Definition: 'Being in a state of fertility.'
It's my own definition of the word simply because this definition makes me feel better! A dictionary definition of fertility or infertility is quite clinical ans uninspiring and doesn't make me feel good...
Future posts will explore and play with this idea of In Fertility, but for now, just a bit of background info for those who do not know it!
This blog's part of my next step in life (2014). The step I've been seeking in the last few years.
If you've read the intro's to my stories on my website (www.womanwalking.com) you'd know about my need for change......something new and different from what I'd been experiencing. I wrote my stories on this website with the hope of finding out what this may be......and I think I've nearly got it!

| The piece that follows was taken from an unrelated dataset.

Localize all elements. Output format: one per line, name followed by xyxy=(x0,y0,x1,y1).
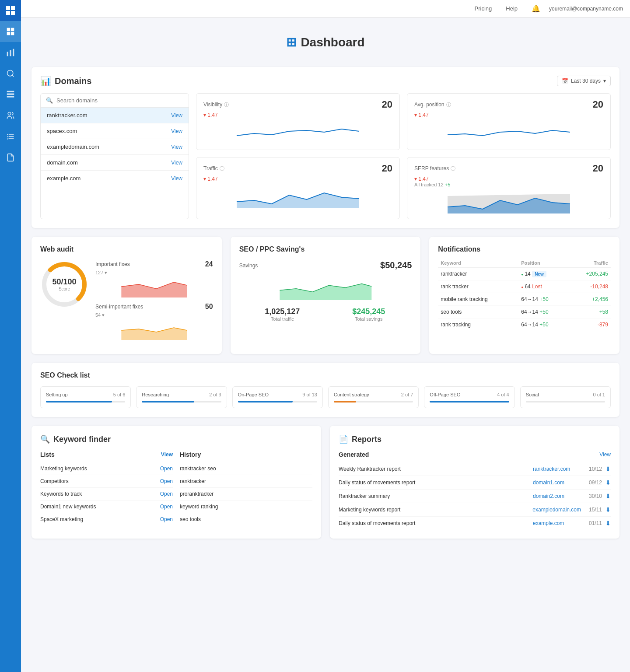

Firstly, since publishing this website a year ago, I've made my family (that's 9 yr old twin boys and their dad, my husband) leave a comfortable suburban lifestyle in Perth, WA and cram into a small camper trailer to travel around Australia. Fortunately, for me they didn't struggle too much with the change, even though it was entirely driven by my need for change, not necessarily theirs.
I am blessed that they follow and trust my feelings and visions when I get them.
Especially my man. He left a good job as a manager. He's left his elderly parents in Perth.... and his daughter. He's left a comfortable house without mosquitoes or dirt to contend with. He's left the couch and a television to zone out with when needed. He left a tiny little thought in the back of his head that was considering being 'normal' and working to save money to buy a house or something 'sensible' like that.
He's a brave man....
But if he didn't come I would have gone crazy and probably left on my own...I'm a woman of fire, you see, and when I need to go , I need to go.....for reasons even I don't know!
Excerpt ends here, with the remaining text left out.